*Prompt*. Skip any image you find and restate the rest of the data word for word.

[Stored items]
++++++++++

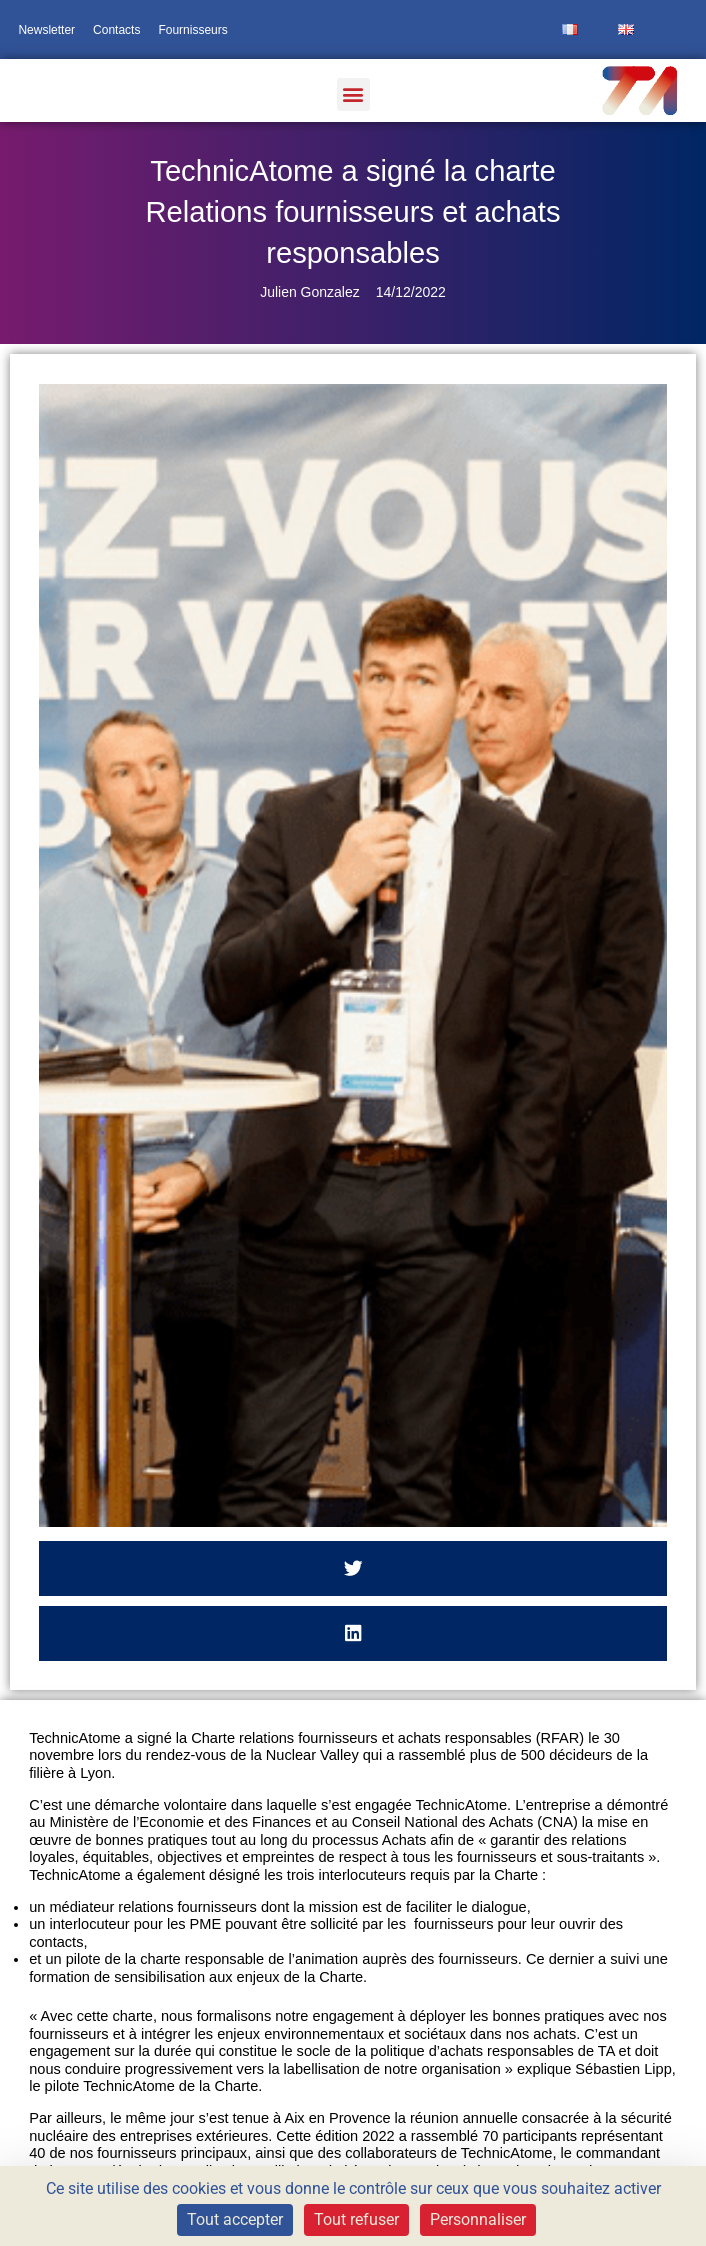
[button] (353, 94)
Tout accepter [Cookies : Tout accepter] (235, 2219)
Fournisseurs (192, 30)
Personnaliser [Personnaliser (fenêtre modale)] (478, 2219)
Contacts (116, 30)
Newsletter (46, 30)
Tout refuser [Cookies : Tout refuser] (356, 2219)
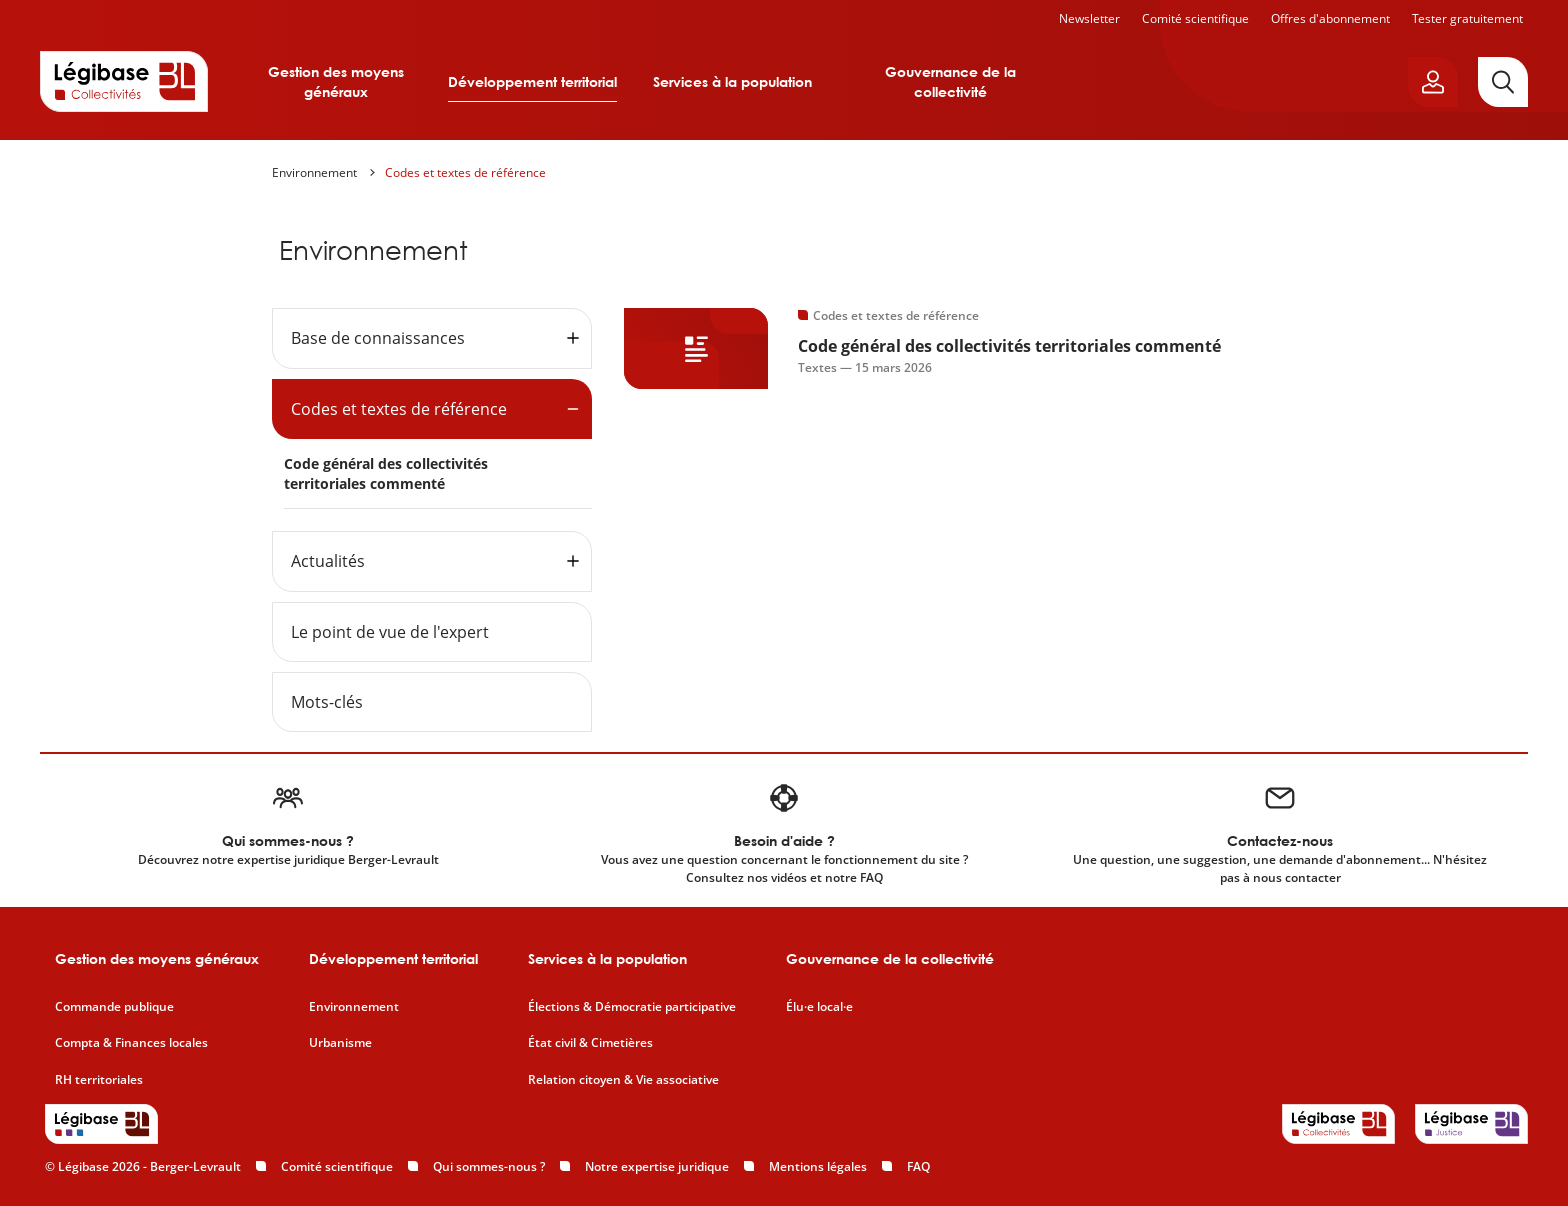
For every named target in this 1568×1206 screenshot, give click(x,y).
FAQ (918, 1166)
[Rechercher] (1503, 82)
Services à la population (732, 81)
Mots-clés (327, 702)
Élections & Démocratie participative (632, 1007)
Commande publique (114, 1007)
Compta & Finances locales (131, 1043)
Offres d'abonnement (1330, 18)
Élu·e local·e (819, 1007)
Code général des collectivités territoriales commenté (386, 473)
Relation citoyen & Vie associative (623, 1080)
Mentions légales (818, 1166)
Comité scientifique (1195, 18)
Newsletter (1089, 18)
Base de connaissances (378, 338)
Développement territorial (532, 81)
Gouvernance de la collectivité (950, 81)
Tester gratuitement (1467, 18)
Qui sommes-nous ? (489, 1166)
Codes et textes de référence (465, 172)
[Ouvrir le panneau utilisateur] (1433, 82)
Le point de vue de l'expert (390, 632)
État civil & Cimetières (590, 1043)
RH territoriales (99, 1080)
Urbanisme (340, 1043)
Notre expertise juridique (657, 1166)
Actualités (328, 561)
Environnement (314, 172)
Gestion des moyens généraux (336, 81)
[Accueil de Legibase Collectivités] (124, 81)
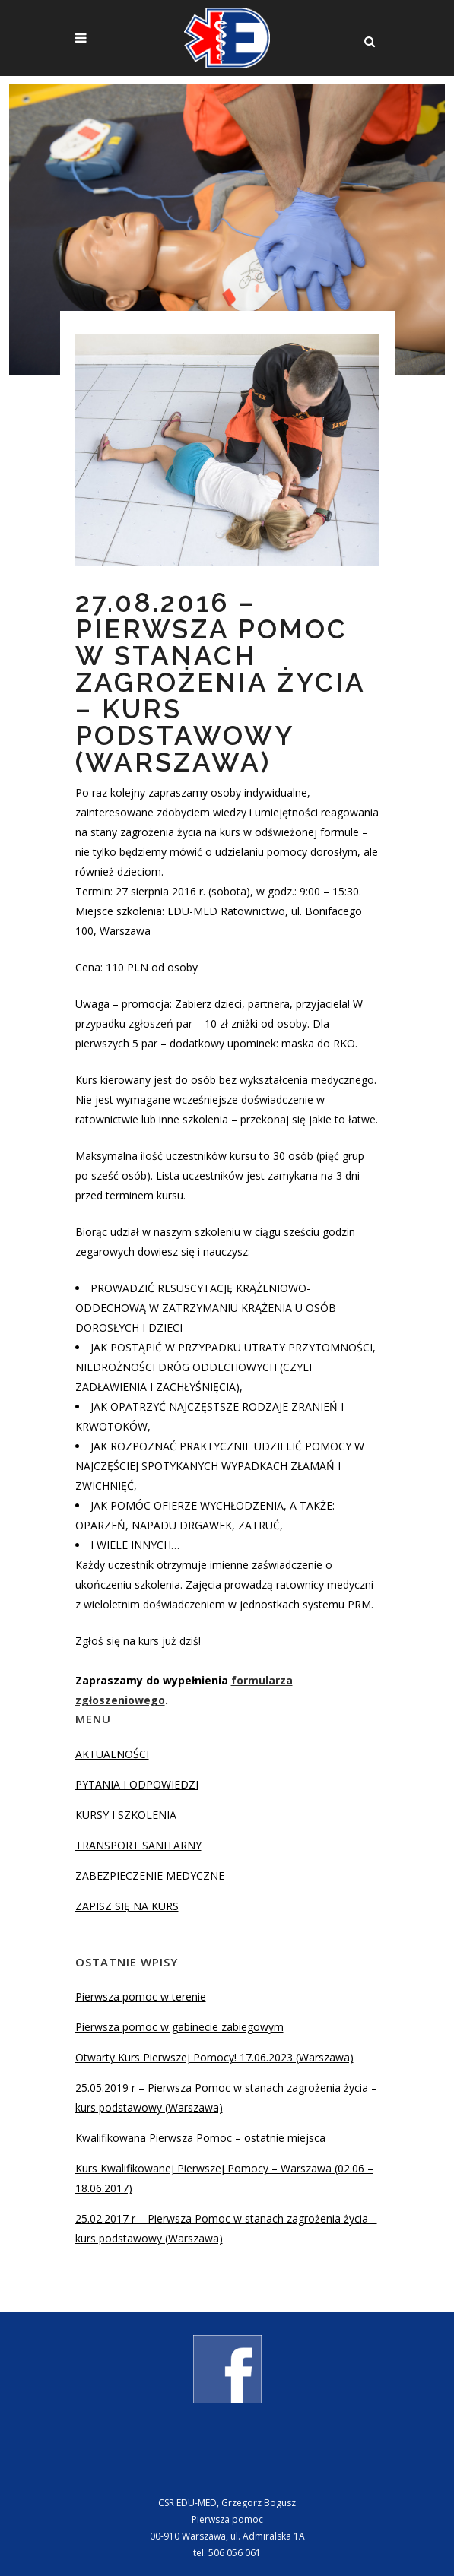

++++++++++

*Output*.
[button] (353, 94)
Tout accepter [Cookies : Tout accepter] (235, 2219)
Fournisseurs (192, 30)
Personnaliser [Personnaliser (fenêtre modale)] (478, 2219)
Contacts (116, 30)
Newsletter (46, 30)
Tout refuser [Cookies : Tout refuser] (356, 2219)
For every named target in this 1568×1206 screenshot, give click(x,y).
FAQ (918, 1166)
[Rechercher] (1503, 82)
Services à la population (732, 81)
Mots-clés (327, 702)
Élections & Démocratie participative (632, 1007)
Commande publique (114, 1007)
Compta & Finances locales (131, 1043)
Offres d'abonnement (1330, 18)
Élu·e local·e (819, 1007)
Code général des collectivités territoriales commenté (386, 473)
Relation citoyen & Vie associative (623, 1080)
Mentions légales (818, 1166)
Comité scientifique (1195, 18)
Newsletter (1089, 18)
Base de connaissances (378, 338)
Développement territorial (532, 81)
Gouvernance de la collectivité (950, 81)
Tester gratuitement (1467, 18)
Qui sommes-nous ? (489, 1166)
Codes et textes de référence (465, 172)
[Ouvrir le panneau utilisateur] (1433, 82)
Le point de vue de l'expert (390, 632)
État civil & Cimetières (590, 1043)
RH territoriales (99, 1080)
Urbanisme (340, 1043)
Notre expertise juridique (657, 1166)
Actualités (328, 561)
Environnement (314, 172)
Gestion des moyens généraux (336, 81)
[Accueil de Legibase Collectivités] (124, 81)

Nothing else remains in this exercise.